6. Focus on a few social media channels
It may seem like you have to be on every social media channel all the time in order to boost engagement. However, it’s often a better and more realistic strategy to focus on platforms you actually enjoy, especially ones that resonate with the target audience you’re trying to attract.
Forcing yourself to make TikTok videos because you think you should can result in videos that feel disingenuous; instead, find a happy medium between where your customers are and where you like to be. Then you can craft unique strategies for each platform based on that happy medium. Product demos and explainers might perform best on TikTok, for example, while you might devote your Instagram page to lifestyle photography or more polished media content.
7. Create engaging content
Once you’ve narrowed down your social media strategy to a few key platforms, aim to create content that’s most engaging for those channels and that highlights your unique value or message. “Values can be a really interesting way of keeping people engaged with your brand,” Rembrant says. “If people can build an emotional connection with your brand, that is far more powerful and long-lasting than if people are simply purchasing a product to meet a quick need that they have.”
Visually and tonally, make sure that your marketing content feels like a natural extension of (or complement to) your website branding. Many social platforms favor a more playful brand presence, but customers shouldn’t feel a total disconnect when they navigate to your homepage. Essentially, the core of your brand personality should stay consistent, while the tone and flavors of that personality shift depending on the platform.
8. Complement a digital presence with tangible assets
When digital branding leaks into the real world in the form of product packaging or company merch, it can reinforce the identity of a primarily digital brand.
“There’s a brand I like called Sunspel,” Rembrant says. “They’re a very old English company that makes cotton t-shirts and things like that. When you get your package, there’s this little postcard in it. It’s a picture of nature, a pretty landscape. And what happens, at least for me, is it puts me in a good mood.”
This kind of behavioral priming, he explains, means he’s now trying on clothes in a good mood, and is typically much more likely to keep them. “That packaging is great customer experience design. It’s minimal, yet it delights,” he says.

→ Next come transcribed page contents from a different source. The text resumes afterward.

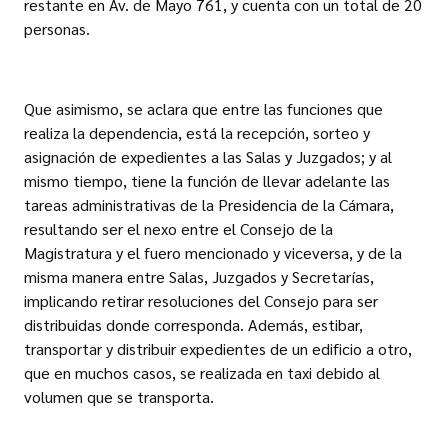
restante en Av. de Mayo 761, y cuenta con un total de 20
personas.
Que asimismo, se aclara que entre las funciones que
realiza la dependencia, está la recepción, sorteo y
asignación de expedientes a las Salas y Juzgados; y al
mismo tiempo, tiene la función de llevar adelante las
tareas administrativas de la Presidencia de la Cámara,
resultando ser el nexo entre el Consejo de la
Magistratura y el fuero mencionado y viceversa, y de la
misma manera entre Salas, Juzgados y Secretarías,
implicando retirar resoluciones del Consejo para ser
distribuidas donde corresponda. Además, estibar,
transportar y distribuir expedientes de un edificio a otro,
que en muchos casos, se realizada en taxi debido al
volumen que se transporta.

If you can channel the look and feel of your digital brand ethos into the physical product, it solidifies the world you’ve created for your customer.
Digital branding FAQ
What is the difference between digital marketing and digital branding?
The main difference between digital branding and digital marketing comes down to presentation versus promotion. You must have a digital branding strategy before a digital marketing strategy. That’s because a digital marketing strategy exists to promote the work of your brand through advertising and targeted marketing on digital channels.
What is an example of digital branding?
An example of cohesive digital branding would be a skin care brand partnering with an influencer on Instagram for a new product launch, while featuring the same model in some of the editorial imagery on their website. This creates visual continuity across channels, ensuring that the company’s online presence is cohesive.
What are the components of digital branding?
Digital branding communicates brand identity and informs a customer’s experience of the brand across various online platforms. Those might include your company website, social media platforms, online forums, loyalty programs, and digital marketing campaigns.